**EXERCISE MATERIALS:**

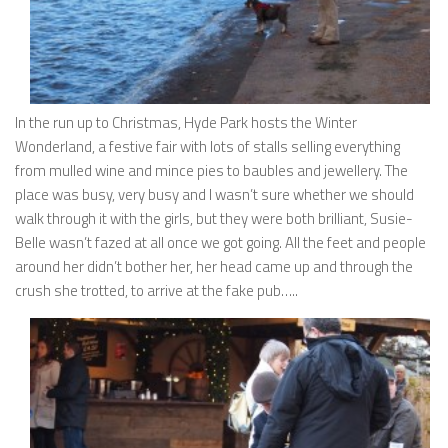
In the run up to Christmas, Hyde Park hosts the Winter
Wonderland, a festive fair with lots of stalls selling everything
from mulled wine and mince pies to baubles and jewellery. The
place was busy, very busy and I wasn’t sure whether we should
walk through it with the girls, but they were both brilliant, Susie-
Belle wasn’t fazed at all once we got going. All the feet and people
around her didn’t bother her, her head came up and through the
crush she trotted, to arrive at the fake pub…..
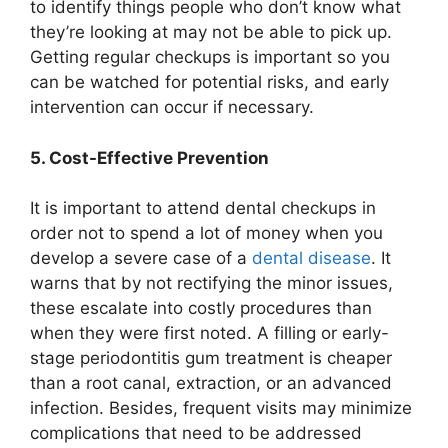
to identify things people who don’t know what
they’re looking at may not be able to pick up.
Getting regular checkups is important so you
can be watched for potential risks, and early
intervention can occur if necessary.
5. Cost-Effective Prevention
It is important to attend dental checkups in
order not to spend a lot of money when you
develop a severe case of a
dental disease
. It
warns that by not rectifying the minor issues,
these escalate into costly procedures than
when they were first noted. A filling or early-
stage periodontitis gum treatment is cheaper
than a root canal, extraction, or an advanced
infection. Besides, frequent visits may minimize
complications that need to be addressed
==
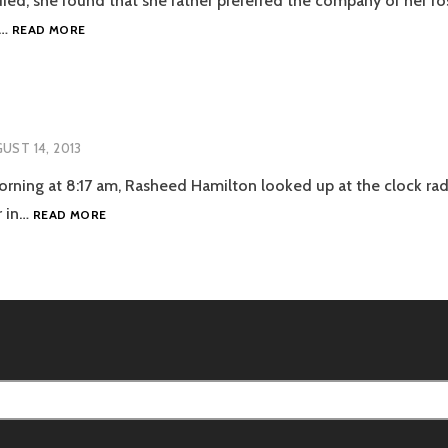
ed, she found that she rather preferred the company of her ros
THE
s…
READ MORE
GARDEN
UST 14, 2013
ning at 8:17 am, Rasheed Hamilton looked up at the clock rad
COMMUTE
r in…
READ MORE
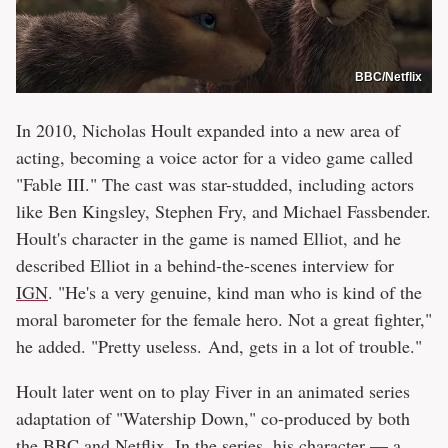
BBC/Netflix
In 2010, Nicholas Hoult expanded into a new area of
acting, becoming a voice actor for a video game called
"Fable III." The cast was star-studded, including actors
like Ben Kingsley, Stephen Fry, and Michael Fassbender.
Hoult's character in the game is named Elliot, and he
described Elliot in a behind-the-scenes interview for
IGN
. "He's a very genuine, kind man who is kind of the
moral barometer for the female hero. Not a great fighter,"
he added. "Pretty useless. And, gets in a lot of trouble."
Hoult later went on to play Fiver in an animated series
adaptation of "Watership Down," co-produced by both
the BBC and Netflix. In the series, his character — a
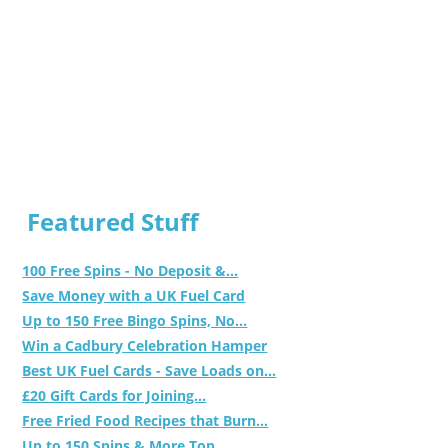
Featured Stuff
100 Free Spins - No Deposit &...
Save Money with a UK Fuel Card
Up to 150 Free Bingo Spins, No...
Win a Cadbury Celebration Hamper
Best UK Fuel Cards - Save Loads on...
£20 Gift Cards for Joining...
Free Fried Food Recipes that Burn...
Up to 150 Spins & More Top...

**TO DO:** Lines from the entries that contain the word "Hoult" are what the answer must hold.

**ANSWER TO THE PROBLEM:**
In 2010, Nicholas Hoult expanded into a new area of
Hoult's character in the game is named Elliot, and he
Hoult later went on to play Fiver in an animated series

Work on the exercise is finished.